Communication & Confidence.
Change Your Words, Change Your Worldview
Change Your Words, Change Your Worldview

Change Your Words, Change Your Worldview

Cleaning some research files, I stumble across this evocative statement:

The Social model of disability …the general term disability is applied not because of an inability to function but rather because of an innate inability to operate by modern society’s standards… For example in a pre-literate society, someone with Dyslexia would have no problem functioning and would not be considered disabled. In a pre-urban society, an individual with autism, toiling long hours over the same task in a field, may stand out less nor be in need of ‘care’. 

I understand this to mean that a difference is not necessarily a disability. What makes a disability a disability is not doing things the same way as everybody else; an “inability to operate by modern society’s standards.”

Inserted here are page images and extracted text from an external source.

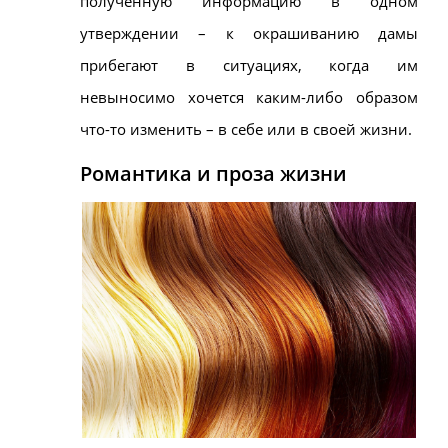
полученную информацию в одном
утверждении – к окрашиванию дамы
прибегают в ситуациях, когда им
невыносимо хочется каким-либо образом
что-то изменить – в себе или в своей жизни.
Романтика и проза жизни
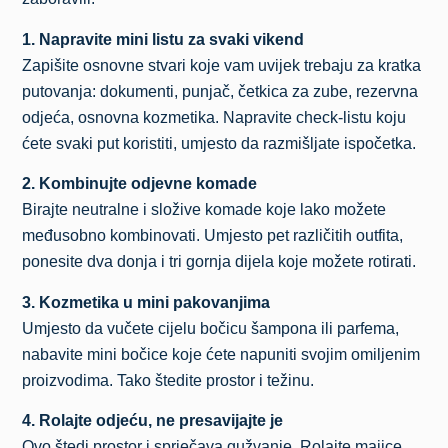
1. Napravite mini listu za svaki vikend
Zapišite osnovne stvari koje vam uvijek trebaju za kratka
putovanja: dokumenti, punjač, četkica za zube, rezervna
odjeća, osnovna kozmetika. Napravite check-listu koju
ćete svaki put koristiti, umjesto da razmišljate ispočetka.
2. Kombinujte odjevne komade
Birajte neutralne i složive komade koje lako možete
međusobno kombinovati. Umjesto pet različitih outfita,
ponesite dva donja i tri gornja dijela koje možete rotirati.
3. Kozmetika u mini pakovanjima
Umjesto da vučete cijelu bočicu šampona ili parfema,
nabavite mini bočice koje ćete napuniti svojim omiljenim
proizvodima. Tako štedite prostor i težinu.
4. Rolajte odjeću, ne presavijajte je
Ovo štedi prostor i sprječava gužvanje. Rolajte majice,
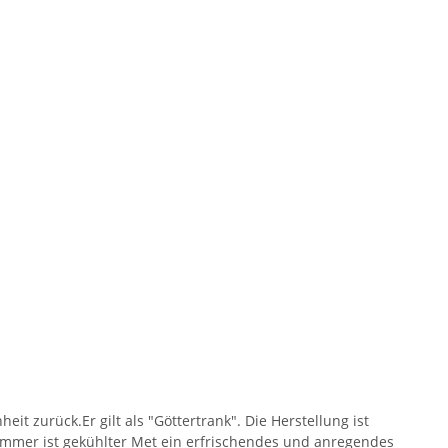
t zurück.Er gilt als "Göttertrank". Die Herstellung ist
ommer ist gekühlter Met ein erfrischendes und anregendes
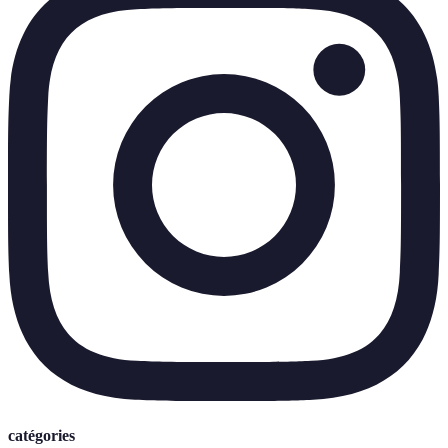
catégories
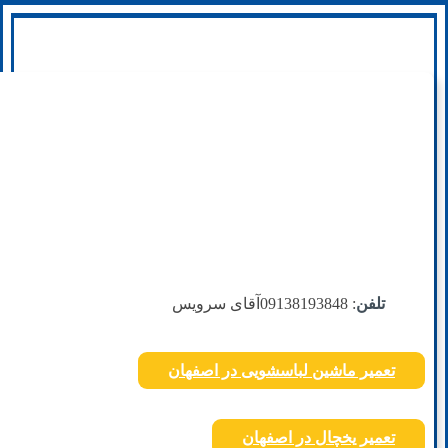
تلفن
: 09138193848
آقای سرویس
تعمیر ماشین لباسشویی در اصفهان
تعمیر یخچال در اصفهان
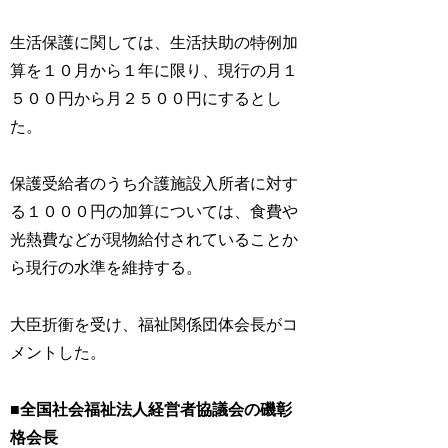
生活保護に関しては、生活扶助の特例加
算を１０月から１年に限り、現行の月１
５００円から月２５００円にするとし
た。
保護受給者のうち介護施設入所者に対す
る１０００円の加算については、食費や
光熱費などが現物給付されていることか
ら現行の水準を維持する。
大臣折衝を受け、福祉関係団体会長がコ
メントした。
■全国社会福祉法人経営者協議会の磯彰
格会長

That quote reminds us of two things:

1. How important language is. According to the quote above, a disability doesn’t exist until we label and define it. Thus is the power of language.
2. Why creativity is crushed in school. If we call operating outside of society’s norms ‘disabled’ you can see that coloring outside the lines is not going to be encouraged. This demonstrates the power of language to shape our thinking (which shapes our education, which shapes our thinking).

Where does your language create disability? Where does your thinking disable or enable others?

Reference
Dalton, N. S. (2013). Neurodiversity HCI. interactions, 20(2) pp. 72–75.